I’m a late adopter of Cell Styles in Excel. Before I started doing financial modelling and consulting work for other people, I didn’t really appreciate how useful they were.
I wish I’d learned them a lot earlier as they would have been helpful in earlier roles, too.
Using Excel Templates gets you part of the way there
I didn’t use Cell Styles for ages because I thought I had everything I needed with Excel Templates. With an Excel Template you can set custom fonts, number styles and a colour palette.
This means that you can incorporate all of these Excel design tips for non-designers into new workbooks without having to start from scratch each time.
Creating a custom template is easy – you create a document then save it as an XLTX file. You can also set your settings so it defaults to opening from this if you want.
This worked when I was only working for one organisation at a time. I could create a really specific template using that organisation’s colours, fonts and other aspects of brand guidelines, as well as design elements to make it more usable.
However, when I started working for multiple organisations at the same time I found myself creating these template documents each time. So I thought it was time to explore Cell Styles.
Cell styles – functionality as well as design
Cell Styles can be found on the Home Tab and the default set follow Microsoft’s default colours and fonts.
The picture shows my customised version. I’ve deleted what I don’t use, and set up custom cells to cover most modelling eventualities. In this example, I actually have three “calculation” cells. A light one, a darker one for subtotals, and a dark one with horrible orange lines to highlight an inconsistent calculation.

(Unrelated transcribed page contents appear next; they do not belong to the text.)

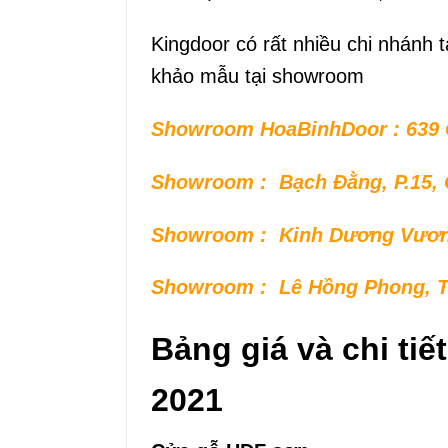
Kingdoor có rất nhiều chi nhánh 
khảo mẫu tại showroom
Showroom HoaBinhDoor : 639 Q
Showroom : Bạch Đằng, P.15, Q
Showroom : Kinh Dương Vương
Showroom : Lê Hồng Phong, T
Bảng giá và chi ti
2021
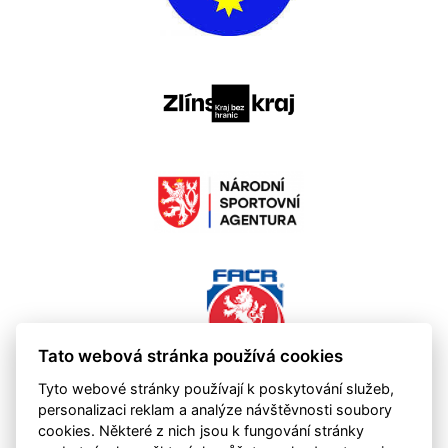
Tato webová stránka používá cookies
Tyto webové stránky používají k poskytování služeb,
personalizaci reklam a analýze návštěvnosti soubory
cookies. Některé z nich jsou k fungování stránky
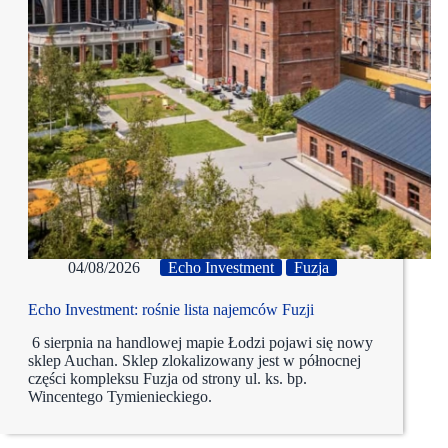
04/08/2026
Echo Investment
Fuzja
Echo Investment: rośnie lista najemców Fuzji
6 sierpnia na handlowej mapie Łodzi pojawi się nowy
sklep Auchan. Sklep zlokalizowany jest w północnej
części kompleksu Fuzja od strony ul. ks. bp.
Wincentego Tymienieckiego.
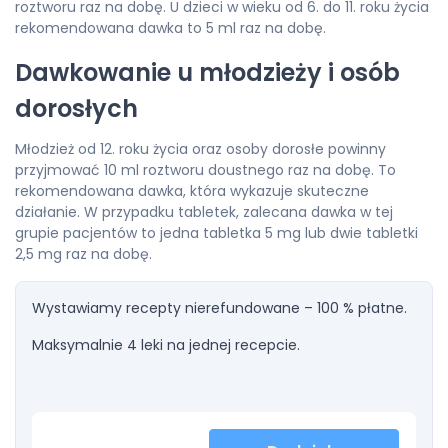
roztworu raz na dobę. U dzieci w wieku od 6. do 11. roku życia
rekomendowana dawka to 5 ml raz na dobę.
Dawkowanie u młodzieży i osób
dorosłych
Młodzież od 12. roku życia oraz osoby dorosłe powinny
przyjmować 10 ml roztworu doustnego raz na dobę. To
rekomendowana dawka, która wykazuje skuteczne
działanie. W przypadku tabletek, zalecana dawka w tej
grupie pacjentów to jedna tabletka 5 mg lub dwie tabletki
2,5 mg raz na dobę.
Wystawiamy recepty nierefundowane – 100 % płatne.
Maksymalnie 4 leki na jednej recepcie.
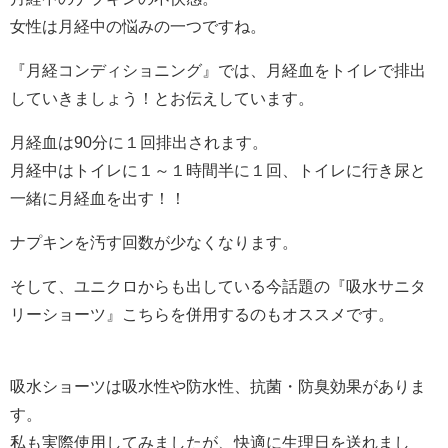
女性は月経中の悩みの一つですね。
『月経コンディショニング』では、月経血をトイレで排出
していきましょう！とお伝えしています。
月経血は90分に１回排出されます。
月経中はトイレに１～１時間半に１回、トイレに行き尿と
一緒に月経血を出す！！
ナプキンを汚す回数が少なくなります。
そして、ユニクロからも出している今話題の『吸水サニタ
リーショーツ』こちらを併用するのもオススメです。
吸水ショーツは吸水性や防水性、抗菌・防臭効果がありま
す。
私も実際使用してみましたが、快適に生理日を送れまし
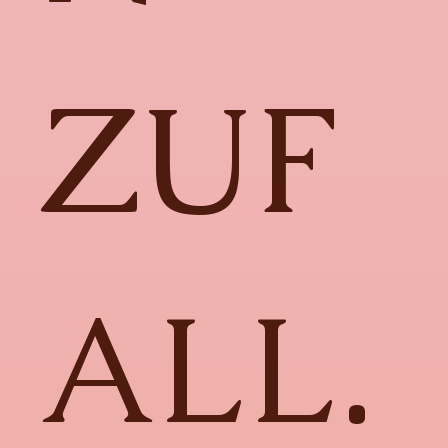
ZUF
ALL.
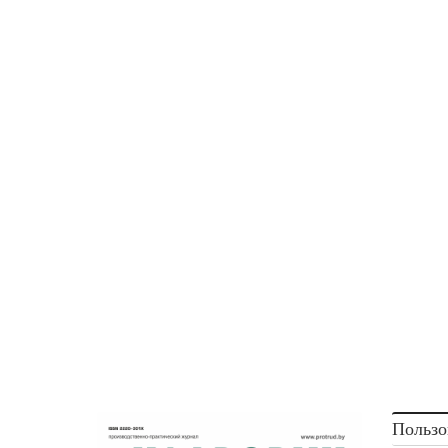
Пользо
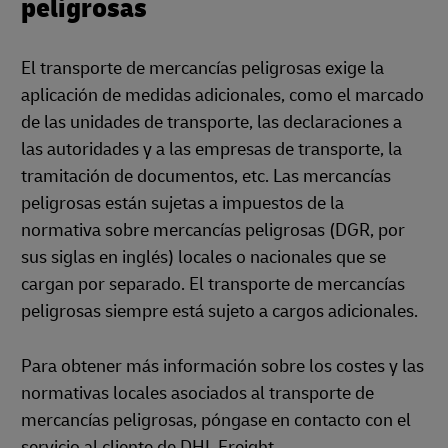
peligrosas
El transporte de mercancías peligrosas exige la
aplicación de medidas adicionales, como el marcado
de las unidades de transporte, las declaraciones a
las autoridades y a las empresas de transporte, la
tramitación de documentos, etc. Las mercancías
peligrosas están sujetas a impuestos de la
normativa sobre mercancías peligrosas (DGR, por
sus siglas en inglés) locales o nacionales que se
cargan por separado. El transporte de mercancías
peligrosas siempre está sujeto a cargos adicionales.
Para obtener más información sobre los costes y las
normativas locales asociados al transporte de
mercancías peligrosas, póngase en contacto con el
servicio al cliente de DHL Freight.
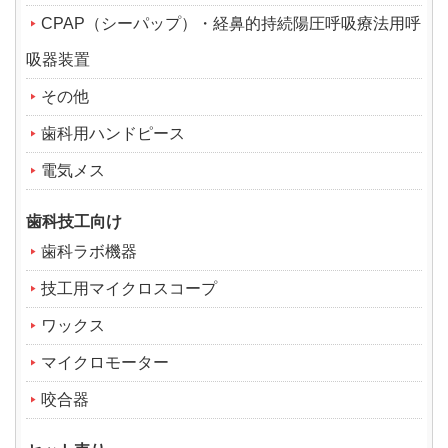
CPAP（シーパップ）・経鼻的持続陽圧呼吸療法用呼
吸器装置
その他
歯科用ハンドピース
電気メス
歯科技工向け
歯科ラボ機器
技工用マイクロスコープ
ワックス
マイクロモーター
咬合器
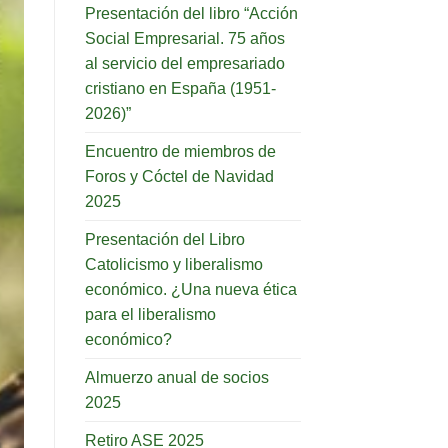
Presentación del libro “Acción
Social Empresarial. 75 años
al servicio del empresariado
cristiano en España (1951-
2026)”
Encuentro de miembros de
Foros y Cóctel de Navidad
2025
Presentación del Libro
Catolicismo y liberalismo
económico. ¿Una nueva ética
para el liberalismo
económico?
Almuerzo anual de socios
2025
Retiro ASE 2025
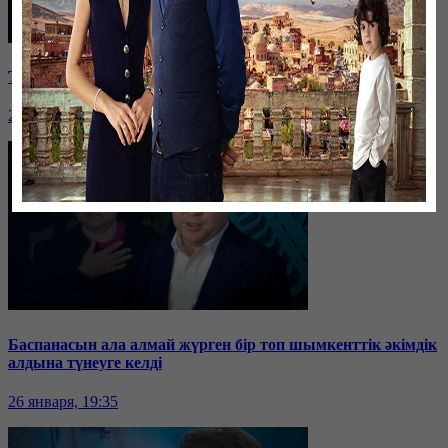
Таразда ТЭЦ қызметкерлері жалақы көтеруді талап етті
26 января, 19:36
Баспанасын ала алмай жүрген бір топ шымкенттік әкімдік
алдына түнеуге келді
26 января, 19:35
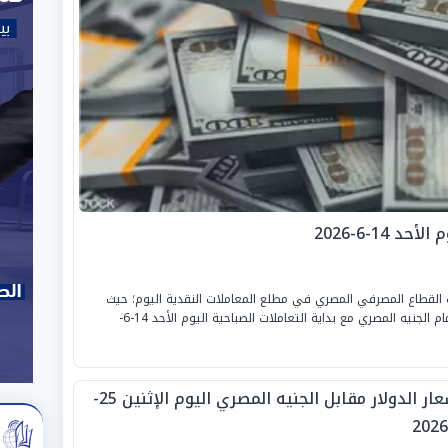
14-6-2026
 القطاع المصرفي المصري في مطلع المعاملات النقدية اليوم؛ حيث
«خيم الاستقرار على سعر صرف الدولار الأمريكي أمام الجنيه المصري مع بداية التعاملات الصباحية اليوم الأحد 14-6-
أسعار الدولار مقابل الجنيه المصري اليوم الإثنين 25-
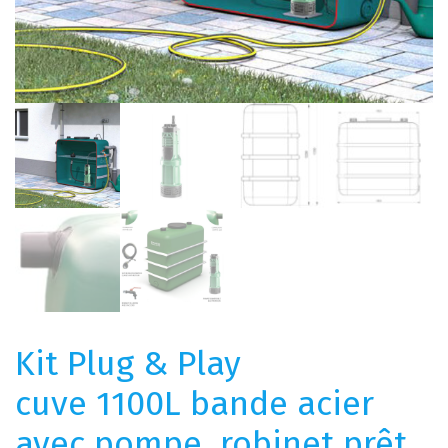
Kit Plug & Play
cuve 1100L bande acier
avec pompe, robinet prêt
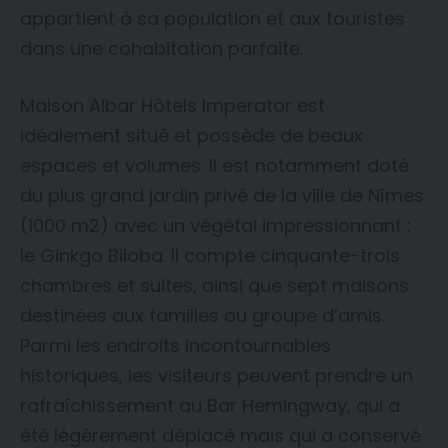
appartient à sa population et aux touristes
dans une cohabitation parfaite.
Maison Albar Hôtels Imperator est
idéalement situé et possède de beaux
espaces et volumes. Il est notamment doté
du plus grand jardin privé de la ville de Nîmes
(1000 m2) avec un végétal impressionnant :
le Ginkgo Biloba. Il compte cinquante-trois
chambres et suites, ainsi que sept maisons
destinées aux familles ou groupe d’amis.
Parmi les endroits incontournables
historiques, les visiteurs peuvent prendre un
rafraîchissement au Bar Hemingway, qui a
été légèrement déplacé mais qui a conservé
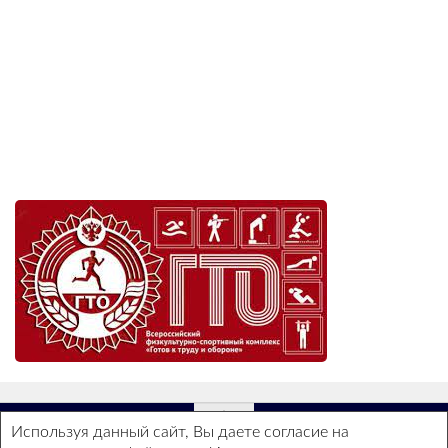
Используя данный сайт, Вы даете согласие на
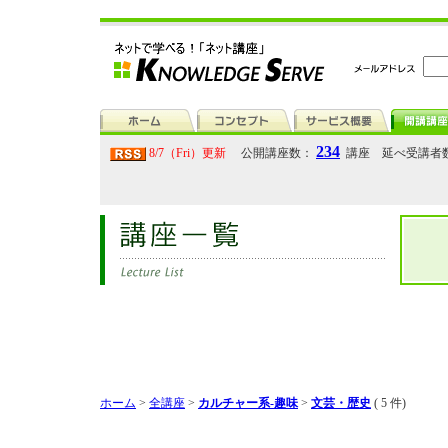
234
8/7（Fri）更新
公開講座数：
講座 延べ受講者
ホーム
>
全講座
>
カルチャー系-趣味
>
文芸・歴史
( 5 件)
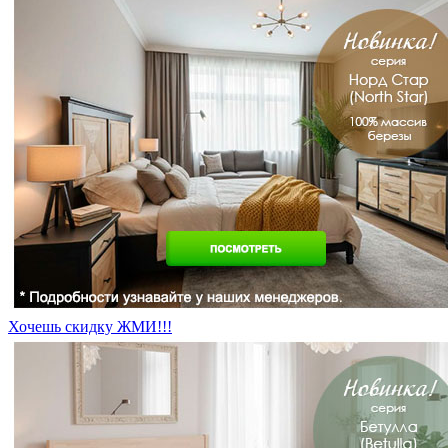
Хочешь скидку ЖМИ!!!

What you can’t see in the picture is features like default number format and default cell protection. For example, I usually want calculation cells to be locked and input cells to be unlocked. Excel’s default is to make all cells locked, so you have to manually unlock them if you are using Sheet Protection. But if you use Styles then you can allocate cell behaviour at the same time as formatting it.
And this is really important, which I didn’t realise until I started to experiment. Using Cell Styles is as much about building in functionality as it is about visuals.
The Number Format options towards the bottom are also important. These allow you to change what happens when you press the shortcut formatting keys on the Home Tab. For example, % always defaults to no decimal place. You can change this default here.
Modelling consistency and discipline
One of the most common issues with financial models is mixing up inputs, calculations and outputs. Ideally these should be on separate tabs, but it’s not always possible. Using Cell Styles can help distinguish different aspects on the same tab. I find it really helps enforce the discipline of separation when I’m building the model, as well as making it clearer to end users.
“Reskinning” financial models and other workings
If you change the relevant Cell Style, it will update every cell in your workbook that is in that style. So, if you are disciplined about using Styles when you create a model or set of workings, it is really easy to “reskin” those workings.
All in all, using Cell styles helps me to build better models faster, which cuts down the cost to the client.